Now we can create a key by going into the “Keys” tab of the service account we created:

create key page

You should be able to download this key as a JSON file. We will be using this in our Java application later.

Setting Up a New Java Application

Let’s create a new Maven Java application. Our folder structure should look like this:

.
├── pom.xml
└── src
    ├── main
    │   └── java
    │       └── com
    │           └── sohamkamani
    │               └── App.java
    └── test
        └── java
            └── com
                └── sohamkamani
                    └── AppTest.java

Querying Data From an Existing Table

Let’s take a look at the code to get data from an existing table.

For this example, we’re going to get the top 10 most used words in Shakespeare’s “Julius Caesar”, using the public shakespeare dataset.

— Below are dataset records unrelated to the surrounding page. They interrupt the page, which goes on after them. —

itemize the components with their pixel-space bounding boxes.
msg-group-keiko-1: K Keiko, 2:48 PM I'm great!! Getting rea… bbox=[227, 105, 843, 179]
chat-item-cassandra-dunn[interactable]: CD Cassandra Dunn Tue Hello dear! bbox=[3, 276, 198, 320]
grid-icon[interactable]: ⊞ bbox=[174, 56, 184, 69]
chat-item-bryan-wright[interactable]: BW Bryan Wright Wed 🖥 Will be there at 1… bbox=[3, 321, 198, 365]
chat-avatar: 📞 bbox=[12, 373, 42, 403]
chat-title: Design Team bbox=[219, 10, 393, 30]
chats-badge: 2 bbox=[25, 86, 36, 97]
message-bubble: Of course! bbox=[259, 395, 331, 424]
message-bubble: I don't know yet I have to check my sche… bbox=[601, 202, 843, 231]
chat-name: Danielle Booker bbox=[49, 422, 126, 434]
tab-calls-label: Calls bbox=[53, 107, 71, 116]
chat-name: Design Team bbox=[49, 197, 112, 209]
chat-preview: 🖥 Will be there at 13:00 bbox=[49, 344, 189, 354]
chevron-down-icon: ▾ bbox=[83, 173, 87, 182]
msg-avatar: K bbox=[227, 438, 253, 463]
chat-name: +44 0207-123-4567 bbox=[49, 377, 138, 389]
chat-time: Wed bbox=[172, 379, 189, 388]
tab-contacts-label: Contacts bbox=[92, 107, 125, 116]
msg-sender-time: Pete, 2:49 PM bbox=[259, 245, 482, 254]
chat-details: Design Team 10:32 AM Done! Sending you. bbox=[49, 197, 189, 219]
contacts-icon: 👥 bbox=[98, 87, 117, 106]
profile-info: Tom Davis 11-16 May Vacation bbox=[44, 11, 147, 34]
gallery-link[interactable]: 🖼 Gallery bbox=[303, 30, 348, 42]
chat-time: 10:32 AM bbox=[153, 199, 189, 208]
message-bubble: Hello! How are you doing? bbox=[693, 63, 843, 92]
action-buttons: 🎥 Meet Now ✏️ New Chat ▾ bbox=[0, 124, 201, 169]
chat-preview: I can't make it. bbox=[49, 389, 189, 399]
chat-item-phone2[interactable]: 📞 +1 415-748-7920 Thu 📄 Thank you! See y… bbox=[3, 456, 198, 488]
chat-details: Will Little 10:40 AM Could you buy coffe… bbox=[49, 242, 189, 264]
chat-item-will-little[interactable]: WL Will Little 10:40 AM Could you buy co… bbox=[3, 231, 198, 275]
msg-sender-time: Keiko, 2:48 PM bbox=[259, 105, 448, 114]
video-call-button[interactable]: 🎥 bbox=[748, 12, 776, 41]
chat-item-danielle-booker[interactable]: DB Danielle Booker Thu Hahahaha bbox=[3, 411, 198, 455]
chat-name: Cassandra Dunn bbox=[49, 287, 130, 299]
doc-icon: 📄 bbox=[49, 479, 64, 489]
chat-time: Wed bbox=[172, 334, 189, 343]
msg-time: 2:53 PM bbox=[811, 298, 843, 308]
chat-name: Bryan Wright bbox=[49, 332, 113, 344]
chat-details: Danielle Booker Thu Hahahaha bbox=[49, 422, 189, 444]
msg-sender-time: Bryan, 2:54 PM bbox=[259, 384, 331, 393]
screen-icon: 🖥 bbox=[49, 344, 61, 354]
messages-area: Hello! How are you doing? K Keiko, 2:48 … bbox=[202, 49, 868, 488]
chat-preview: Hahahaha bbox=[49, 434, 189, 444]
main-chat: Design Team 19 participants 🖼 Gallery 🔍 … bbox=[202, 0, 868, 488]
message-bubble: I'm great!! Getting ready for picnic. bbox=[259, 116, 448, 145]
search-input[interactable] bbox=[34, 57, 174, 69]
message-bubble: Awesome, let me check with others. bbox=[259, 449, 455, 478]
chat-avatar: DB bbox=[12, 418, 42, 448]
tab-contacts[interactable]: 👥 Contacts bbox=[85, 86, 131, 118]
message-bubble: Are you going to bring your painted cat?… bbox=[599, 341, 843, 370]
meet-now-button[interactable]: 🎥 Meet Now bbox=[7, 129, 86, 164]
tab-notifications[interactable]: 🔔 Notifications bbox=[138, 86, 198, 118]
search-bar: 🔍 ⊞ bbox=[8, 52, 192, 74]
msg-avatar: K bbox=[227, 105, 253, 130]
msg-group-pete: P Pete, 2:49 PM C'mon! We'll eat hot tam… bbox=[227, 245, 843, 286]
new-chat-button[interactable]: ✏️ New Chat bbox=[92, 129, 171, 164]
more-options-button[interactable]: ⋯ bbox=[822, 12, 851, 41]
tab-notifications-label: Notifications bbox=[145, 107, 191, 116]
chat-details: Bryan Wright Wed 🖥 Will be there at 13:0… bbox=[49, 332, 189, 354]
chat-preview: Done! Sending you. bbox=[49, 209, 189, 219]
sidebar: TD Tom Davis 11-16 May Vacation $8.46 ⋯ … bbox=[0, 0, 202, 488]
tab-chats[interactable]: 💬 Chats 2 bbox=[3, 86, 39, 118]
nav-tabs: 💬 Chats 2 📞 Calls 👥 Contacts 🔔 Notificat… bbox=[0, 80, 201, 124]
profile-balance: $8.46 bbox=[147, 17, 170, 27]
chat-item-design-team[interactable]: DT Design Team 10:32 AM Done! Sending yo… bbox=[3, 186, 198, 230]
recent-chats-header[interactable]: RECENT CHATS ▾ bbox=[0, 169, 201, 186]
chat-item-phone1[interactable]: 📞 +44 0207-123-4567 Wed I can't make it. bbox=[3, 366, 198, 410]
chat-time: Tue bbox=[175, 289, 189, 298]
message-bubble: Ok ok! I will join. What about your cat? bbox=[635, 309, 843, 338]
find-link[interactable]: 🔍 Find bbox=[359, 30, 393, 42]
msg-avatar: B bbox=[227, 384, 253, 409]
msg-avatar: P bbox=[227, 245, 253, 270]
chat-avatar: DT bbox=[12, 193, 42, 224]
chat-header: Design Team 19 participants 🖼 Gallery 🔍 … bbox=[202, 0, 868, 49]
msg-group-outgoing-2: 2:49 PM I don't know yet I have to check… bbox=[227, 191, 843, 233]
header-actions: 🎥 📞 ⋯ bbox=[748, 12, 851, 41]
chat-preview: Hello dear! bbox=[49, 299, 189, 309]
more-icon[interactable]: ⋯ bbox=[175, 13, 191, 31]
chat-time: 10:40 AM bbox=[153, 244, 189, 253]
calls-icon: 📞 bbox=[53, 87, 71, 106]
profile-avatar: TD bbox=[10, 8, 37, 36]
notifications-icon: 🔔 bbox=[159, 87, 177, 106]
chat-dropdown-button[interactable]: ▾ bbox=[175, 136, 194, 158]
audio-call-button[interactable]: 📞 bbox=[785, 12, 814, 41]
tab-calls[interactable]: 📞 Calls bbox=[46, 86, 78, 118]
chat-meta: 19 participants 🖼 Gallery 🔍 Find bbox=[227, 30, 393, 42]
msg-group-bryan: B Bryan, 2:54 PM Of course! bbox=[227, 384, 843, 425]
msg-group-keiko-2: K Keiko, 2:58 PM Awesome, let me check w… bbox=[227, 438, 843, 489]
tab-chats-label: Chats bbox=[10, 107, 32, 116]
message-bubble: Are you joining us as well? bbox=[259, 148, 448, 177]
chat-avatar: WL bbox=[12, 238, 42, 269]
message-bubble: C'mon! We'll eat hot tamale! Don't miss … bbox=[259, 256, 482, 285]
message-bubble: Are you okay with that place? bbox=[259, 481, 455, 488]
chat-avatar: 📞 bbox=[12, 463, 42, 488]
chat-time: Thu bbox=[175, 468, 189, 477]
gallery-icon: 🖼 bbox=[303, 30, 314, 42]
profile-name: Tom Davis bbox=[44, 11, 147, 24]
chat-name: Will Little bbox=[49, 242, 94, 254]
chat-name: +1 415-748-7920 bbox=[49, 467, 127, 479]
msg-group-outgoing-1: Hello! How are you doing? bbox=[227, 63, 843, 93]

Our program will run in 4 steps:

  1. Initialize the BigQuery service
  2. Create a job to run our query
  3. Run the job on BigQuery and check for errors
  4. Display the result

We can add the following code to the App.java file:

public class App {

    public static void main(String... args) throws Exception {
        // Step 1: Initialize BigQuery service
        // Here we set our project ID and get the `BigQuery` service object
        // this is the interface to our BigQuery instance that
        // we use to execute jobs on
        BigQuery bigquery = BigQueryOptions.newBuilder().setProjectId("sample-project-330313")
                .build().getService();

        // Step 2: Prepare query job
        // A "QueryJob" is a type of job that executes SQL queries
        // we create a new job configuration from our SQL query and
        final String GET_WORD_COUNT =
                "SELECT word, word_count FROM `bigquery-public-data.samples.shakespeare` WHERE corpus='juliuscaesar' ORDER BY word_count DESC limit 10;";
        QueryJobConfiguration queryConfig =
                QueryJobConfiguration.newBuilder(GET_WORD_COUNT).build();

        // Step 3: Run the job on BigQuery
        // create a `Job` instance from the job configuration using the BigQuery service
        // the job starts executing once the `create` method executes
        Job queryJob = bigquery.create(JobInfo.newBuilder(queryConfig).build());
        queryJob = queryJob.waitFor();
        // the waitFor method blocks until the job completes
        // and returns `null` if the job doesn't exist anymore
        if (queryJob == null) {
            throw new Exception("job no longer exists");
        }
        // once the job is done, check if any error occured
        if (queryJob.getStatus().getError() != null) {
            throw new Exception(queryJob.getStatus().getError().toString());
        }

        // Step 4: Display results
        // Print out a header line, and iterate through the
        // query results to print each result in a new line
        System.out.println("word\tword_count");
        TableResult result = queryJob.getQueryResults();
        for (FieldValueList row : result.iterateAll()) {
            // We can use the `get` method along with the column
            // name to get the corresponding row entry
            String word = row.get("word").getStringValue();
            int wordCount = row.get("word_count").getNumericValue().intValue();
            System.out.printf("%s\t%d\n", word, wordCount);
        }
    }
}

To run this program, we need the location of the JSON file we downloaded when creating a service account.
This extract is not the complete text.